Materials provided:

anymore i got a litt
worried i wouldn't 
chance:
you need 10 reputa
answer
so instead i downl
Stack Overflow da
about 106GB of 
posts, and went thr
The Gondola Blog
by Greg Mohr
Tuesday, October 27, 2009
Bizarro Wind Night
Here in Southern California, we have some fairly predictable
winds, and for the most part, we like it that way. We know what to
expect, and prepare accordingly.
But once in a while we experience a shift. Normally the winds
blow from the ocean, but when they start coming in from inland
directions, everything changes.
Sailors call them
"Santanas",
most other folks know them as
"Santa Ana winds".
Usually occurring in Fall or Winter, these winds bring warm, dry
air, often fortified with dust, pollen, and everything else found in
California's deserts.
--
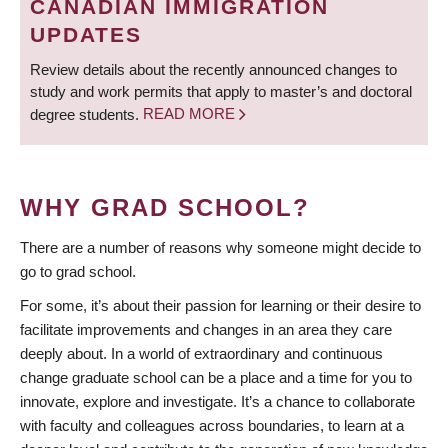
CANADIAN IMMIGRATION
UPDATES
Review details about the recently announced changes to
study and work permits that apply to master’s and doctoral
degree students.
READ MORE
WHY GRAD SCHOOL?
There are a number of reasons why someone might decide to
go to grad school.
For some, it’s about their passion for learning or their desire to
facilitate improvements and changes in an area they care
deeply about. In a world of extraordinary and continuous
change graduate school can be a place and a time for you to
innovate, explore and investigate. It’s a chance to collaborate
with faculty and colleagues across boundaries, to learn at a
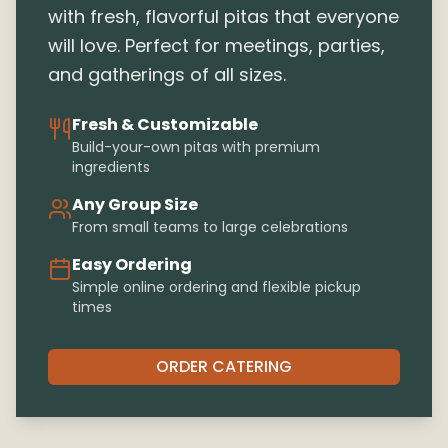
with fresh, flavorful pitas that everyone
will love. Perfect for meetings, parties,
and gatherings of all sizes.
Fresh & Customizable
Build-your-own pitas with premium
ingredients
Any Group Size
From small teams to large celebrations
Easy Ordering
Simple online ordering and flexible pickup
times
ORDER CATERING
* * *
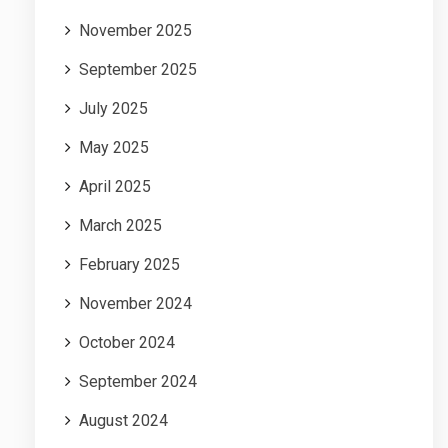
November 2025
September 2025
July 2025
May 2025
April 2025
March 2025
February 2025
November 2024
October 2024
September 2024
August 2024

Exercise description:
Out of the data above, give again only the lines starting at the one holding "air, often fortified" and ending at the one holding "California's deserts.", unchanged.

Result for this task:
air, often fortified with dust, pollen, and everything else found in
California's deserts.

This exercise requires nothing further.